И дрожала, вспоминая прошлое.
* * *Бутылка уже опустилась, разбилась о голову, а затем вгрызлась ей в горло. Брызнула кровь, густая, горячая, яркая. И Хана сделала то, что сделала бы в тот момент любая тринадцатилетняя девочка.
Йоши врезался в отца, дико ревя и размахивая кулаками. Он ударил его по щеке, в челюсть, они свалились на стол, который разлетелся под их напором. Хана стояла и кричала над телом матери, голова ее тряслась так, будто сейчас взорвется. Она в ужасе смотрела на разорванное и будто ухмыляющееся горло и эти прекрасные голубые глаза, в которых больше не было жизни.
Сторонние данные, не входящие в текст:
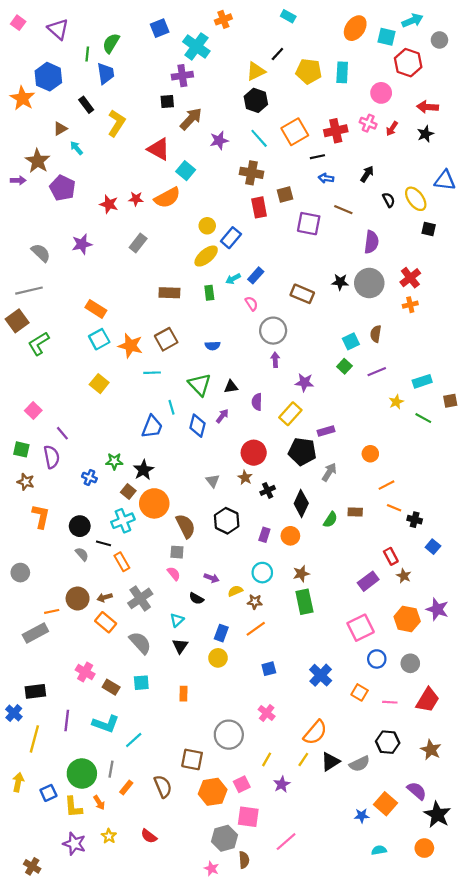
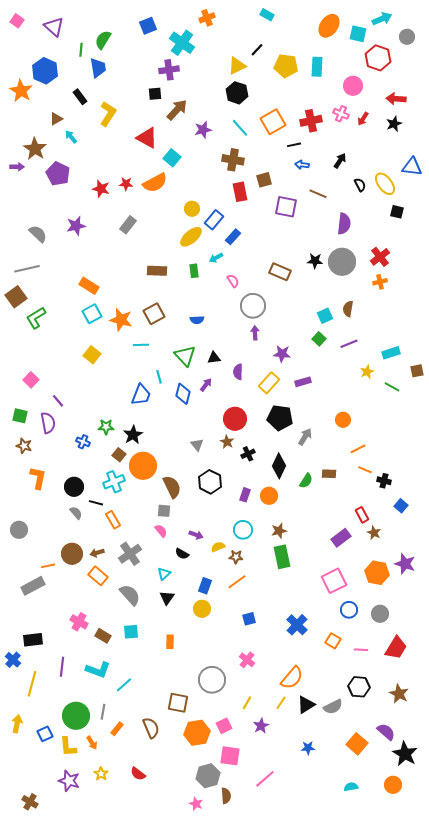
blue rectangle: (256, 275) -> (233, 237), moved
purple rectangle: (326, 431) -> (303, 382), moved
blue star: (362, 816) -> (308, 748), moved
Отец отшвырнул Йоши в сторону. Лицо его побагровело от напряжения: катился пот, вздувались вены, сквозь сжатые зубы летели слюни.
– Маленький ублюдок, я убью тебя, – прорычал он.
Здоровой рукой отец поднял разбитую бутылку саке и склонился над повергнутым Йоши. Кровь на стекле. Кровь на руках. Кровь ее матери. А теперь и брата? Она слишком мала и не сможет остановить его. Да и что от этого изменится? Но в тот момент Хана обнаружила: она рычит, бездумно, безоглядно бросается на него сзади, молотя своими крошечными кулаками и крича «Нет, нет, нет!», как будто в нее вселились все бури мира. Он обернулся, и на его лице отразился ужас – он не мог поверить, что она отвернется от него. Это не его Хана. Не его маленький цветочек.
– О боги, – сказал он. – Твой глаз…
Залитой кровью бутылкой он указал на ее лицо, и его черты исказились от боли.
– О боги, нет. Нет, это не ты…
Йоши с ревом прыгнул на спину отца, схватив его руками за горло. Отец двинул его локтем в челюсть. Лязгнули зубы. Брызнула кровь. Брат рухнул среди останков стола, как тряпичная кукла, и потерял сознание.
Отец повернулся и ударил Хану, и от этого удара ее закрутило, как волчок. Она упала на колени, но он повалил ее на спину и уселся на грудь, прижав ей руки бедрами к телу. Он был очень тяжелым. Таким тяжелым, что она едва дышала. Она умоляюще зарыдала.
– Папа, нет! Не надо!
Но он надавил ей рукой-обрубком на горло, всё еще сжимая другой рукой разбитую бутылку.
– Я должен был догадаться, – прошипел он. – Должен был понять, что это уже есть и в тебе. Она отравила тебя.
Он указал на мать, зрачки которой застыли блестящим пляжным стеклом цвета драконьего шелка.
– Это уже в тебе, – говорил отец. – Ты – гайдзинский мусор. В тебе сидят белые дьяволы. Но я их вижу. Я могу их вытащить…
Он занес бутылку над ее лицом, в дюйме от правого глаза, в радужной оболочке которого отражалось разбитое стекло.
– Папа, нет! – Она замотала головой, крепко сжав веки. – Нет, нет!
А потом он опустил бутылку, чтобы вонзить в глаз.